And, quite simply, it had a better crown. Moreover, it is not just a “better” crown than the crown of the Daymark (in my opinion), it is (also in my opinion) perhaps the best crown in the industry, full stop. High praise? Undoubtedly. Well-deserved? To my eyes, that is also a definite yes.
A vision of versatility
The Schofield accessories are something else. In fact, I like them so much I think I will dedicate a separate article to them in the coming weeks (watch this space). Perhaps the best and most versatile offering beyond the brand’s watches, are its straps. The materials are top-drawer. The styling perfectly straddles traditional and contemporary. Best of all, a wide array of brightly colored linings and ceramic-coated buckles offer customers the chance to add a pop of personality to proceedings.
A new champion
The Schofield Strange Lights is, despite its bold red and green dial options, the perfect base model to buy. It could accept any strap you could imagine. The Strange Lights would look divine on tweed, vivacious on velvet, sophisticated on suede… It is a characterful chameleon perfectly positioned to react to your mood.
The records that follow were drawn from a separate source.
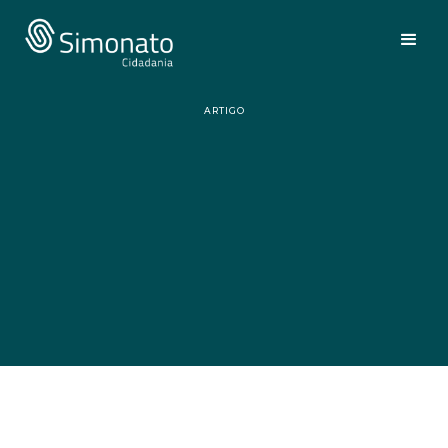
ARTIGO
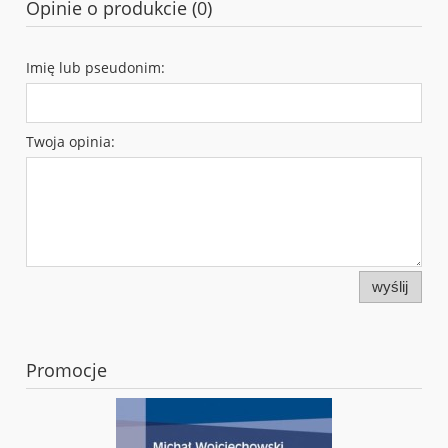
Opinie o produkcie (0)
Imię lub pseudonim:
Twoja opinia:
wyślij
Promocje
…a crisp and decisive visage.
Why do I feel comfortable saying that despite the fact the dials are so colorful? It is because they are so full-blooded. While neither green nor red are particularly neutral colors, the absence of secondary or tertiary colors creates a very solid foundation upon which customers can let their strap fantasies play out. By using no more than two shades of the same color on the dials, Ellis has achieved a crisp and decisive visage. The green is surely the more versatile of the two, but the red has a very strong look to it that I imagine will be met with a positive reception.
Lightweight case, heavyweight design
The case of the Strange Lights series is made from titanium. On a strap, that means these watches weigh just 85g. This is not the first time Schofield has used titanium cases. However, it is the first time they have been paired with this crown. It is also the first time the case flanks have been engraved. On this model, we see the “SWC-S1” code deeply engraved on the lower part of the case band. This follows the style of engraving seen on a couple of the accessories also available from the brand. You will find this style of decoration on both the P-2 pen and the UV-1 torch. It is a neat nod to this model being very much a part of this new era for Schofield.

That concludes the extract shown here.